Reputation: 1022
I have this code that matches a word from df2 to df1 column account_name and returns it's associated category. The code flow goes as follows:
>>> import pandas as pd
>>> data = {'account_name':['prepaid', 'postpaid', 'books', 'stationary','software','printer', 'mouse'], 'category':['admin','admin','admin','admin','it','it','it']}
>>> df1 = pd.DataFrame(data)
>>> df1
account_name category
0 prepaid admin
1 postpaid admin
2 books admin
3 stationary admin
4 software it
5 printer it
6 mouse it
>>> data2 = {'account_name':['stationary costs', 'prepaid expenses', 'postpaid expenses', 'mouse', 'software expenses']}
>>> df2 =pd.DataFrame(data2)
>>> df2
account_name
0 stationary costs
1 prepaid expenses
2 postpaid expenses
3 mouse
4 software expenses
>>> d = df1.set_index('account_name')['category'].to_dict()
>>> f = lambda x: next(iter(d[y] for y in x.split() if y in d))
>>> df2['category'] = df2['account_name'].apply(f)
>>> df2
account_name category
0 stationary costs admin
1 prepaid expenses admin
2 postpaid expenses admin
3 mouse it
4 software expenses it
This, however, has some flaws, it breaks down when there is a word in df2 that doesn't exactly have a match in df1['account_name'] for e.g. if I have a word 'rent' in df2['account_name'] it will break.
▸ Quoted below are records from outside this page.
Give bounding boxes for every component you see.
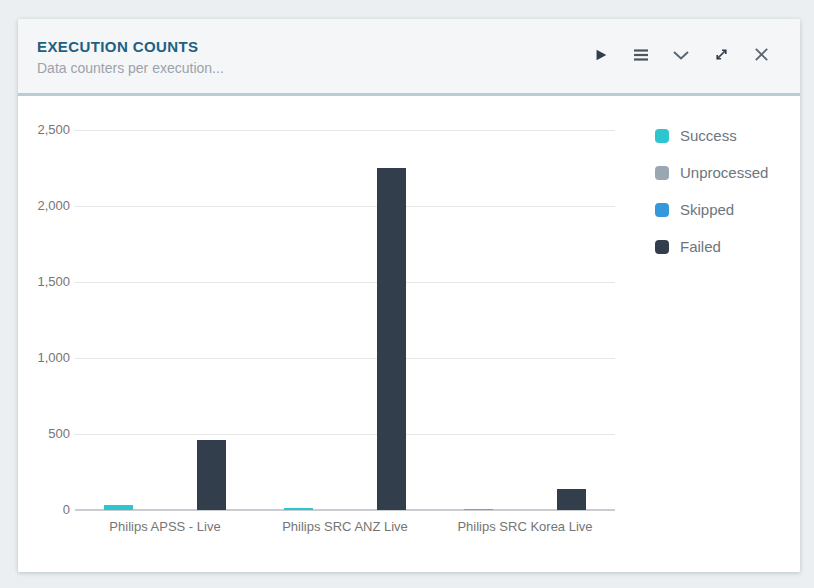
legend-label: Success: [680, 129, 737, 143]
y-axis-tick-label: 1,000: [18, 350, 70, 366]
chart-legend: SuccessUnprocessedSkippedFailed: [655, 129, 768, 277]
bar-success-2[interactable]: [284, 508, 313, 510]
y-axis-tick-label: 2,500: [18, 122, 70, 138]
execution-counts-widget: EXECUTION COUNTS Data counters per execu…: [18, 19, 800, 572]
legend-label: Unprocessed: [680, 166, 768, 180]
gridline: [75, 358, 615, 359]
gridline: [75, 130, 615, 131]
y-axis-tick-label: 1,500: [18, 274, 70, 290]
expand-icon: [713, 46, 730, 66]
chevron-down-icon: [672, 46, 690, 67]
bar-success-1[interactable]: [104, 505, 133, 510]
menu-button[interactable]: [632, 47, 650, 65]
legend-item-success: Success: [655, 129, 768, 143]
gridline: [75, 434, 615, 435]
close-button[interactable]: [752, 47, 770, 65]
x-axis-category-label: Philips SRC Korea Live: [435, 519, 615, 534]
x-axis-category-label: Philips SRC ANZ Live: [255, 519, 435, 534]
widget-subtitle: Data counters per execution...: [37, 60, 224, 76]
gridline: [75, 206, 615, 207]
gridline: [75, 509, 615, 511]
y-axis-tick-label: 2,000: [18, 198, 70, 214]
collapse-button[interactable]: [672, 47, 690, 65]
legend-item-failed: Failed: [655, 240, 768, 254]
bar-failed-1[interactable]: [197, 440, 226, 510]
hamburger-menu-icon: [632, 46, 650, 67]
legend-item-unprocessed: Unprocessed: [655, 166, 768, 180]
legend-item-skipped: Skipped: [655, 203, 768, 217]
x-axis-category-label: Philips APSS - Live: [75, 519, 255, 534]
close-icon: [753, 46, 770, 66]
legend-swatch-icon: [655, 203, 669, 217]
legend-swatch-icon: [655, 129, 669, 143]
bar-failed-3[interactable]: [557, 489, 586, 510]
gridline: [75, 282, 615, 283]
chart-canvas: 05001,0001,5002,0002,500Philips APSS - L…: [18, 96, 800, 572]
widget-title: EXECUTION COUNTS: [37, 38, 224, 55]
play-button[interactable]: [592, 47, 610, 65]
legend-swatch-icon: [655, 240, 669, 254]
bar-success-3[interactable]: [464, 509, 493, 510]
widget-actions: [592, 47, 770, 65]
legend-label: Failed: [680, 240, 721, 254]
play-icon: [593, 47, 609, 66]
y-axis-tick-label: 0: [18, 502, 70, 518]
maximize-button[interactable]: [712, 47, 730, 65]
legend-label: Skipped: [680, 203, 734, 217]
widget-header: EXECUTION COUNTS Data counters per execu…: [18, 19, 800, 93]
bar-failed-2[interactable]: [377, 168, 406, 510]
y-axis-tick-label: 500: [18, 426, 70, 442]
legend-swatch-icon: [655, 166, 669, 180]
widget-header-text: EXECUTION COUNTS Data counters per execu…: [37, 36, 224, 76]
Also, if I have a partial word in df2['account_name'] like "mous" instead of the full word "mouse" then it will also break.
What I would like to do is return the third column in df2 with match percentage which is basically based on the partial or full match word to word (more like fuzzy matching) and return the corresponding category if the match percentage is greater than 70% also a column with a match percentage.
Here's the expected output
>>> df2
account_name category match_perc
stationary costs admin 71
prepaid expenses admin 72
postpaid expenses admin 72
mouse it 100
software expenses it 73
chair n/a 0
table n/a 0
mous it 90
Upvotes: 1
Views: 62
Reputation: 445
Using the code taken from this link
import pandas as pd
from fuzzywuzzy import fuzz
from fuzzywuzzy import process
data = {'account_name':['prepaid', 'postpaid', 'books', 'stationary','software','printer', 'mouse'], 'category':['admin','admin','admin','admin','it','it','it']}
df1 = pd.DataFrame(data)
df1
data2 = {'account_name':['stationary costs', 'prepaid expenses', 'postpaid expenses', 'mouse', 'software expenses', 'chair', 'table', 'mous']}
df2 =pd.DataFrame(data2)
def fuzzy_merge(df_1, df_2, key1, key2, threshold=90, limit=2):
"""
:param df_1: the left table to join
:param df_2: the right table to join
:param key1: key column of the left table
:param key2: key column of the right table
:param threshold: how close the matches should be to return a match, based on Levenshtein distance
:param limit: the amount of matches that will get returned, these are sorted high to low
:return: dataframe with boths keys and matches
"""
s = df_2[key2].tolist()
m = df_1[key1].apply(lambda x: process.extract(x, s, limit=limit))
df_1['matches'] = m
m2 = df_1['matches'].apply(lambda x: ', '.join([i[0] for i in x if i[1] >= threshold]))
score = df_1['matches'].apply(lambda x: ', '.join([str(i[1]) for i in x if i[1] >= threshold]))
df_1['matches'] = m2
df_1['match_perc'] = score
return df_1
df2 = fuzzy_merge(df2, df1, 'account_name', 'account_name', 70)
df2 = pd.merge(df2, df1[['account_name', 'category']], left_on = 'matches', right_on = 'account_name', how = 'left')
df2 = df2.rename(columns = {'account_name_x':'account_name'}).drop(['account_name_y', 'matches'], axis = 1)
This should work as per your requirement.
>>> df2
account_name match_perc category
0 stationary costs 90 admin
1 prepaid expenses 90 admin
2 postpaid expenses 90 admin
3 mouse 100 it
4 software expenses 90 it
5 chair NaN
6 table NaN
7 mous 89 it
Upvotes: 1